Extracted page text data
═══

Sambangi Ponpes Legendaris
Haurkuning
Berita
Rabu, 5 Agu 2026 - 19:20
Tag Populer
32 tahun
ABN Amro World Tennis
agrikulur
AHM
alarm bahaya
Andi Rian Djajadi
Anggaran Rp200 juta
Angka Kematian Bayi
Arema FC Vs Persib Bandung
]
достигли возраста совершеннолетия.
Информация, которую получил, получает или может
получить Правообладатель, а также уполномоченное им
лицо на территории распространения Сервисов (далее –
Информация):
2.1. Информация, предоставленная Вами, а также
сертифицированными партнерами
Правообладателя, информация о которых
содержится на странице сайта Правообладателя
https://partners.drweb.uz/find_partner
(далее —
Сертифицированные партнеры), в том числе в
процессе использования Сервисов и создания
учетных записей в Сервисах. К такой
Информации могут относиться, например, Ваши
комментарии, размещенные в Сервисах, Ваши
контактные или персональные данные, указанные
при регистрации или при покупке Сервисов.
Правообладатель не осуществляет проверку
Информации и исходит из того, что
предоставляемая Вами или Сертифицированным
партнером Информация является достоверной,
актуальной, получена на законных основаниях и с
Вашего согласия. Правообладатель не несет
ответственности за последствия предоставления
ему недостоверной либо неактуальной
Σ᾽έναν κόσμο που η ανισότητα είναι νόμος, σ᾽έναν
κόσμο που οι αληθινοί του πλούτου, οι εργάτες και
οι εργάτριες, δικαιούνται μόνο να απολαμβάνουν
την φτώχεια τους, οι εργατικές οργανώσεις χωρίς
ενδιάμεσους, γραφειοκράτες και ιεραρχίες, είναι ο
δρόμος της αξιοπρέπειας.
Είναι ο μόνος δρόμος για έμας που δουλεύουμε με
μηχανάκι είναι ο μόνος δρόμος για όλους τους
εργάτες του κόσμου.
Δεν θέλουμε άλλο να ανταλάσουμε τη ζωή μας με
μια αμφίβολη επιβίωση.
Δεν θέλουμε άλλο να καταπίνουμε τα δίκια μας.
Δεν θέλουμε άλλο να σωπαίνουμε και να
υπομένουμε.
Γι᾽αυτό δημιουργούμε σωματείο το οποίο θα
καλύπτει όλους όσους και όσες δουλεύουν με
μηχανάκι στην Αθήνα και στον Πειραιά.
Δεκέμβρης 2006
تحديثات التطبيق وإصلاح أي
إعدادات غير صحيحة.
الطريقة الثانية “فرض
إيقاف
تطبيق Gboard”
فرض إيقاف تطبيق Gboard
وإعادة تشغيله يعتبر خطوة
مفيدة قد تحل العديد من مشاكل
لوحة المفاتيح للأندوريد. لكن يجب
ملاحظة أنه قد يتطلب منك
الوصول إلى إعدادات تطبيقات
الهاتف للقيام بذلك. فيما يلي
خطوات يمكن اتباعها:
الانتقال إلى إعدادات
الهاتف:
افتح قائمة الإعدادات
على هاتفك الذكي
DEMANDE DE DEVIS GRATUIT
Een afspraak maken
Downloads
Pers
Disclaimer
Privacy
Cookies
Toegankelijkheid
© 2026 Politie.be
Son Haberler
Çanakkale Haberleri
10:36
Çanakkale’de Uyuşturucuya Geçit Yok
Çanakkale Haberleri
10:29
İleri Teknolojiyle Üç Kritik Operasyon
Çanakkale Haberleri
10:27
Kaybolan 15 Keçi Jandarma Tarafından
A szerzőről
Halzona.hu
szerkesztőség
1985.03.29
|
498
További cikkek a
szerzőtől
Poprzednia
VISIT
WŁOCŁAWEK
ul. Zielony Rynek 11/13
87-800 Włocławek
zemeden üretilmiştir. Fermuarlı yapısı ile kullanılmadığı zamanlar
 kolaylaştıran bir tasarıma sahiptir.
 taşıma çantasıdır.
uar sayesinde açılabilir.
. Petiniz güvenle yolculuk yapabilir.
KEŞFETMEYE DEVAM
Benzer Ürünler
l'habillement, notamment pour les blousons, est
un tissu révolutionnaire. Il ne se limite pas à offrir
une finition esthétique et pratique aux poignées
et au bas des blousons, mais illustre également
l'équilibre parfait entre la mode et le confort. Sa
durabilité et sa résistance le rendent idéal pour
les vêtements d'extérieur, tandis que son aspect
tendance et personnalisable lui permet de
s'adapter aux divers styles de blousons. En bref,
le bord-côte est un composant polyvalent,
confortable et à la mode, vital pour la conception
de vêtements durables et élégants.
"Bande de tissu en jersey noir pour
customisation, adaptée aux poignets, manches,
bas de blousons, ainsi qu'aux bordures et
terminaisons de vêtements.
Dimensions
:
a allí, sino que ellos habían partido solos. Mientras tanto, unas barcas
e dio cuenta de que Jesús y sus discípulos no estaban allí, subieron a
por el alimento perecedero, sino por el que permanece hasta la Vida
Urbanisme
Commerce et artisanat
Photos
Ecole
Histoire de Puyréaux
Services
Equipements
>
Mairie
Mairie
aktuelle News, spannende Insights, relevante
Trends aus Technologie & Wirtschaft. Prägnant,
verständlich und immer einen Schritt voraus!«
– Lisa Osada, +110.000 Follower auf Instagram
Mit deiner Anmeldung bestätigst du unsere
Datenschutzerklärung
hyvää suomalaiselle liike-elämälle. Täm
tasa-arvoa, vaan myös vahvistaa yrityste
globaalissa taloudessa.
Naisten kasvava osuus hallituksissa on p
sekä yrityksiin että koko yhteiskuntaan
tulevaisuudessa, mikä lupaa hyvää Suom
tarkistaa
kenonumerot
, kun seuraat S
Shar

═══

• [EXERCISE]: Read the entries above, then pull out the lines that include "Gboard".

• [RESULT BELOW]:
تطبيق Gboard”
فرض إيقاف تطبيق Gboard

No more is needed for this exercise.